1477 Bonsdorffia

Discovery
- Discovered by: Y. Väisälä
- Discovery site: Turku Obs.
- Discovery date: 6 February 1938

Designations
- Named after: Ilmari Bonsdorff (Finnish astronomer)
- Alternative designations: 1938 CC · 1959 WD
- Minor planet category: main-belt · (outer) background

Orbital characteristics
- Epoch 4 September 2017 (JD 2458000.5)
- Uncertainty parameter 0
- Observation arc: 63.72 yr (23,274 days)
- Aphelion: 4.0797 AU
- Perihelion: 2.3192 AU
- Semi-major axis: 3.1994 AU
- Eccentricity: 0.2751
- Orbital period (sidereal): 5.72 yr (2,090 days)
- Mean anomaly: 69.903°
- Mean motion: 0° 10^{m} 19.92^{s} / day
- Inclination: 15.713°
- Longitude of ascending node: 320.65°
- Argument of perihelion: 103.38°

Physical characteristics
- Dimensions: 25.85±0.39 km 28.10±1.3 km 29.13±8.63 km 35.87±0.66 km
- Synodic rotation period: 7.5 h 7.8±0.1 h
- Geometric albedo: 0.033±0.001 0.043±0.019 0.0517±0.005 0.06±0.05
- Spectral type: Tholen = XU B–V = 0.733
- Absolute magnitude (H): 11.09±0.30 · 11.39 · 11.59 · 11.97

= 1477 Bonsdorffia =

Main-belt asteroid

1477 Bonsdorffia, provisional designation , is a background asteroid from the outer regions of the asteroid belt, approximately 29 kilometers in diameter. It was discovered on 6 February 1938, by astronomer Yrjö Väisälä at the Iso-Heikkilä Observatory in Turku, Finland. The asteroid was named after Finnish astronomer Ilmari Bonsdorff, who founded the Finnish Geodetic Institute.

== Orbit and classification ==

Bonsdorffia is a non-family asteroid of the main belt's background population. It orbits the Sun in the outer main-belt at a distance of 2.3–4.1 AU once every 5 years and 9 months (2,090 days). Its orbit has an eccentricity of 0.28 and an inclination of 16° with respect to the ecliptic. The body's observation arc begins 11 days prior to its official discovery observation at Turku.

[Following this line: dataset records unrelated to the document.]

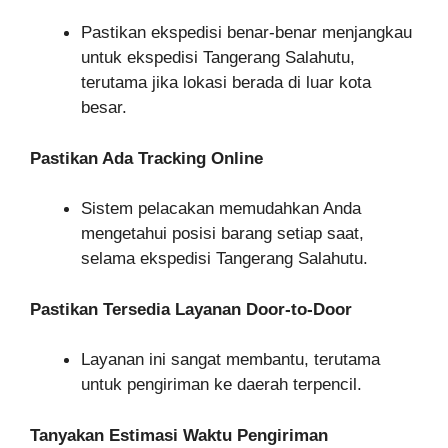
Pastikan ekspedisi benar-benar menjangkau
untuk ekspedisi Tangerang Salahutu,
terutama jika lokasi berada di luar kota
besar.
Pastikan Ada Tracking Online
Sistem pelacakan memudahkan Anda
mengetahui posisi barang setiap saat,
selama ekspedisi Tangerang Salahutu.
Pastikan Tersedia Layanan Door-to-Door
Layanan ini sangat membantu, terutama
untuk pengiriman ke daerah terpencil.
Tanyakan Estimasi Waktu Pengiriman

== Physical characteristics ==

In the Tholen classification, Bonsdorffia is an X-type asteroid with an unusual spectrum (XU).

=== Rotation period ===

In December 2010, a rotational lightcurve of Bonsdorffia was obtained from photometric observations by astronomer Amadeo Aznar at his Puzol Observatory in Spain (J42). Lightcurve analysis gave a rotation period of 7.8 hours with a brightness amplitude of 0.32 magnitude (U=2). Another lightcurve by Richard Durkee at the SOS Observatory (H39) gave a similar period of 7.5 hours (U=1).

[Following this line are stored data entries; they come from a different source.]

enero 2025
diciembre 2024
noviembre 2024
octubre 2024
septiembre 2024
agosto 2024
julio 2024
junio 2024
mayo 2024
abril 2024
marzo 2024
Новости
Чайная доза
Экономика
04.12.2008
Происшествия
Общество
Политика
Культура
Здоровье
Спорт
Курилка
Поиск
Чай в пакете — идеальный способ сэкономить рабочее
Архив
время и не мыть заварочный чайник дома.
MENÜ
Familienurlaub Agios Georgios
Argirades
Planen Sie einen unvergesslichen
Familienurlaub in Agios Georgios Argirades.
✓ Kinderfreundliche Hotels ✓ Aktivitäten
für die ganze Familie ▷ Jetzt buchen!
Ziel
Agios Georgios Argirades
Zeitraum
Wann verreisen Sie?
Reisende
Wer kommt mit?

=== Diameter and albedo ===

According to the surveys carried out by the Infrared Astronomical Satellite IRAS, the Japanese Akari satellite and the NEOWISE mission of NASA's Wide-field Infrared Survey Explorer, Bonsdorffia measures between 25.85 and 35.87 kilometers in diameter and its surface has an albedo between 0.033 and 0.06.

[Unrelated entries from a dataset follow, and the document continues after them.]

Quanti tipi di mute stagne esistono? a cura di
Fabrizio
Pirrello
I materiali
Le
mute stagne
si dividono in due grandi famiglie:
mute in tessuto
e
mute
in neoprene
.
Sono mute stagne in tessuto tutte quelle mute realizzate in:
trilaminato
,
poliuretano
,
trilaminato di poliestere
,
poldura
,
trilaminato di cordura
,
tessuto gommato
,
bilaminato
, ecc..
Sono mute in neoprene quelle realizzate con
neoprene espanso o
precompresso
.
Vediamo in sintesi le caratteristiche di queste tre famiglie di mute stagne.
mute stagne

The Collaborative Asteroid Lightcurve Link adopts the results obtained by IRAS, that is, an albedo of 0.0517 and a diameter of 28.10 kilometers based on an absolute magnitude of 11.59.

== Naming ==

This minor planet was named after Ilmari Bonsdorff (1879–1950), Finnish astronomer and founder and director of the Finnish Geodetic Institute. The official naming citation was mentioned in The Names of the Minor Planets by Paul Herget in 1955 (H 132).